20~30代の8割に「月経に関する不調あり」

では実際に、生理痛がある、もしくは月経に関わる不調を持つ女性はどれぐらいいるのかについて、見てみましょう。

内閣府が行なった、月経に関わる不調を尋ねた調査によると、月経痛がある割合は、20代で64.2%、30代で51.8%であることがわかりました(図表1)。次いで「月経による体調不良、精神不安」「月経前の不調(月経前症候群(PMS)等)」「月経不順」などが挙げられるなど、20~30代の女性の7~8割が、月経に関する何らかの不調を抱えていることが明らかになりました。

【図表1】月経に関わる不調の状況
邱紅梅『生理痛は病気です』より

実際に、勤務先で女性特有の健康課題や症状で困った経験を持つ人は51.5%と半数以上いることも、経済産業省の調査(「『働く女性の健康推進』に関する実態調査」〔2018年〕)で明らかになっています。具体的な症状として最も多かったのが「月経関連の症状や疾病」で、20代で48.3%、30代で45.0%、40代で31.2%。次に多かったのは「PMS(月経前症候群)」で、20代で30.5%、30代で27.7%、40代で19.8%でした(図表2)。

【図表2】勤務先で困った経験(従業員女性)
邱紅梅『生理痛は病気です』より

ひと月の4分の1を、不調を抱えながら働いている

50代以上になると、今度は更年期障害が一気に増加してきます。このように、働く女性たちの多くが、ひと月の4分の1を生理痛やその他の不調を抱えながら働いている状況なのです。

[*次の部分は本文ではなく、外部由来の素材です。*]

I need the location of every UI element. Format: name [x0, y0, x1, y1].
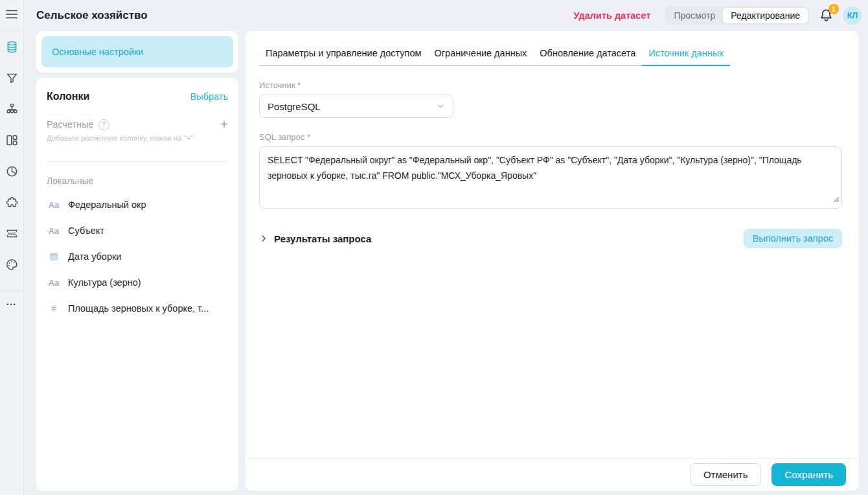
dataset-editor-page: SVG ••• Сельск: [0, 0, 868, 495]
sitemap-icon: [5, 102, 19, 119]
tab-params-access[interactable]: Параметры и управление доступом: [259, 41, 428, 66]
date-type-icon: [47, 251, 61, 262]
field-name: Площадь зерновых к уборке, т...: [68, 303, 209, 314]
left-icon-rail: SVG •••: [0, 0, 24, 495]
bell-icon: [818, 14, 834, 25]
settings-tabs: Параметры и управление доступом Ограниче…: [259, 41, 730, 66]
notifications-badge: 1: [828, 4, 839, 14]
source-select-value: PostgreSQL: [268, 101, 321, 112]
rail-item-widgets[interactable]: [4, 196, 19, 211]
calculated-columns-hint: Добавьте расчетную колонку, нажав на "+": [47, 134, 228, 142]
string-type-icon: Aa: [47, 200, 61, 210]
pie-chart-icon: [5, 165, 19, 181]
tab-dataset-update[interactable]: Обновление датасета: [533, 41, 642, 66]
svg-text:SVG: SVG: [8, 231, 16, 235]
chevron-down-icon: [436, 102, 445, 111]
field-item[interactable]: Aa Культура (зерно): [47, 270, 228, 295]
number-type-icon: #: [47, 303, 61, 314]
sidebar: Основные настройки Колонки Выбрать Расче…: [36, 31, 238, 491]
field-item[interactable]: Aa Федеральный окр: [47, 192, 228, 218]
hamburger-menu-icon: [6, 10, 17, 21]
rail-more-button[interactable]: •••: [6, 301, 16, 308]
puzzle-icon: [5, 196, 19, 212]
help-icon[interactable]: ?: [98, 119, 109, 130]
columns-title: Колонки: [47, 91, 89, 102]
sidebar-item-main-settings[interactable]: Основные настройки: [41, 36, 233, 67]
string-type-icon: Aa: [47, 226, 61, 236]
mode-view-option[interactable]: Просмотр: [666, 8, 723, 23]
layout-icon: [5, 133, 19, 150]
header: Сельское хозяйство Удалить датасет Просм…: [24, 0, 868, 31]
view-mode-toggle: Просмотр Редактирование: [665, 6, 809, 25]
rail-item-filters[interactable]: [4, 72, 19, 86]
rail-item-connections[interactable]: [4, 103, 19, 117]
field-name: Культура (зерно): [68, 277, 141, 288]
database-icon: [5, 40, 19, 56]
source-label: Источник *: [259, 80, 842, 90]
settings-nav-card: Основные настройки: [36, 31, 238, 73]
field-name: Субъект: [68, 225, 104, 236]
filter-icon: [5, 71, 19, 87]
mode-edit-option[interactable]: Редактирование: [723, 8, 808, 23]
resize-grip-icon[interactable]: [833, 194, 839, 205]
rail-item-charts[interactable]: [4, 165, 19, 179]
delete-dataset-link[interactable]: Удалить датасет: [573, 10, 650, 21]
footer-actions: Отменить Сохранить: [245, 458, 859, 491]
string-type-icon: Aa: [47, 278, 61, 288]
columns-panel: Колонки Выбрать Расчетные ? + Добавьте р…: [36, 78, 238, 491]
ellipsis-icon: •••: [6, 301, 16, 308]
field-name: Федеральный окр: [68, 200, 146, 210]
main-panel: Параметры и управление доступом Ограниче…: [245, 31, 859, 491]
source-select[interactable]: PostgreSQL: [259, 95, 453, 118]
expand-results-button[interactable]: [259, 234, 268, 243]
tab-data-restriction[interactable]: Ограничение данных: [428, 41, 534, 66]
divider: [47, 161, 228, 162]
cancel-button[interactable]: Отменить: [690, 463, 762, 486]
tab-data-source[interactable]: Источник данных: [642, 41, 730, 66]
field-item[interactable]: # Площадь зерновых к уборке, т...: [47, 295, 228, 321]
rail-item-dashboards[interactable]: [4, 134, 19, 148]
rail-divider: [0, 290, 23, 291]
sql-query-input[interactable]: SELECT "Федеральный округ" as "Федеральн…: [259, 146, 842, 209]
field-item[interactable]: Aa Субъект: [47, 218, 228, 244]
rail-item-palette[interactable]: [4, 259, 19, 273]
add-calculated-column-button[interactable]: +: [220, 118, 228, 131]
local-columns-label: Локальные: [47, 176, 228, 186]
field-item[interactable]: Дата уборки: [47, 244, 228, 270]
main-menu-button[interactable]: [0, 0, 23, 30]
rail-item-svg-assets[interactable]: SVG: [4, 227, 19, 242]
save-button[interactable]: Сохранить: [771, 463, 846, 486]
run-query-button[interactable]: Выполнить запрос: [744, 229, 842, 248]
page-title: Сельское хозяйство: [36, 9, 148, 22]
rail-item-datasets[interactable]: [4, 41, 19, 55]
notifications-button[interactable]: 1: [818, 7, 834, 24]
palette-icon: [5, 258, 19, 274]
field-name: Дата уборки: [68, 251, 121, 262]
sql-query-label: SQL запрос *: [259, 132, 842, 142]
select-columns-link[interactable]: Выбрать: [190, 91, 228, 102]
field-list: Aa Федеральный окр Aa Субъект: [47, 192, 228, 321]
calculated-columns-label: Расчетные: [47, 119, 94, 130]
query-results-label: Результаты запроса: [274, 233, 371, 244]
avatar[interactable]: КЛ: [843, 6, 862, 25]
svg-icon: SVG: [5, 227, 19, 243]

その結果、何が起こるのかというと、当然ながら、仕事のパフォーマンスやモチベーションの低下につながります。同調査では、月経関連の症状や疾病のために「会社を休んで医師にかかる必要がある」人が5%、「会社を休んで休養を取る必要がある」人が13.7%、「会社を休む程ではないが、仕事の能率が落ちる」人が39.9%いました。

つまり、月経が来るたびに仕事ができなくなる、もしくは仕事の能率が落ちる女性が、約6割存在しているということです。

現在、国内企業の全雇用者のうち、40%以上を女性が占めていますから、この事実が日本の労働力に対してマイナスの影響を与えていることは間違いないでしょう。